Being at home does provide some advantages, such as Maine finally having the final personnel change on faceoffs, so the Black Bears can get the matchups on the ice that they want. But, Gendron said over and over during a Zoom conference call with reporters on Tuesday, all that really matters is that Maine has to play well.

“The fact that we’re playing on a surface we’re accustomed to, and our opponent is not, is an advantage,” said Gendron. “But we have to execute.”

Gendron said the team learned Sunday that they would be playing at home during an off-ice workout at the field house. He wasn’t present, but was told there was a “vocal eruption that suggested ecstasy.”

Last year, Maine was supposed to have its first home playoff series since 2012 but its Hockey East quarterfinal round series against Connecticut was canceled when the pandemic shut down all college sports.

It has been a particularly difficult season for the men’s hockey team. Its season was immediately delayed at the start of the season – its first six games postponed – because of positive COVID-19 test results on campus. Maine’s first games weren’t until Dec. 11 and 12, both at New Hampshire – a 1-1 tie in the opener (Maine winning 3-2 in the shootout) and a 6-2 Wildcats win in the second.

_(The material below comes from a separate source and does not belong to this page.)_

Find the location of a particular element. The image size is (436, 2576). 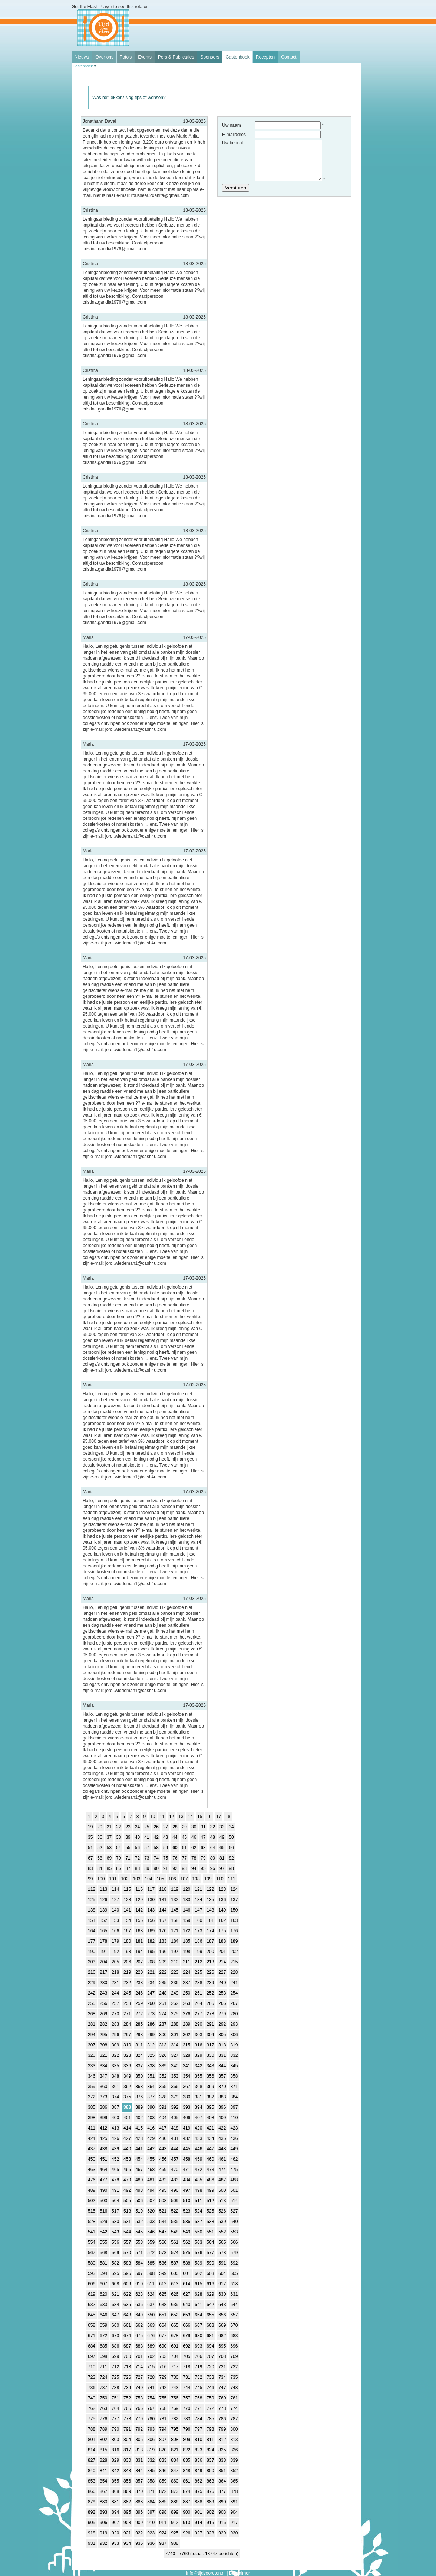 368 is located at coordinates (198, 2086).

Then the team was placed in quarantine on Dec. 17 after positive test in the program and didn’t play again until Jan. 3. Gendron said the stop-and-go pauses were the season’s “biggest struggle.”

But, he said, “We ended up with a 15-game regular season. They might have all been on the road, but our players, who were recruited to play college hockey, got 15 games. There are college hockey players who got none, their schools choosing not to have seasons. So we have an awful lot to be grateful for.”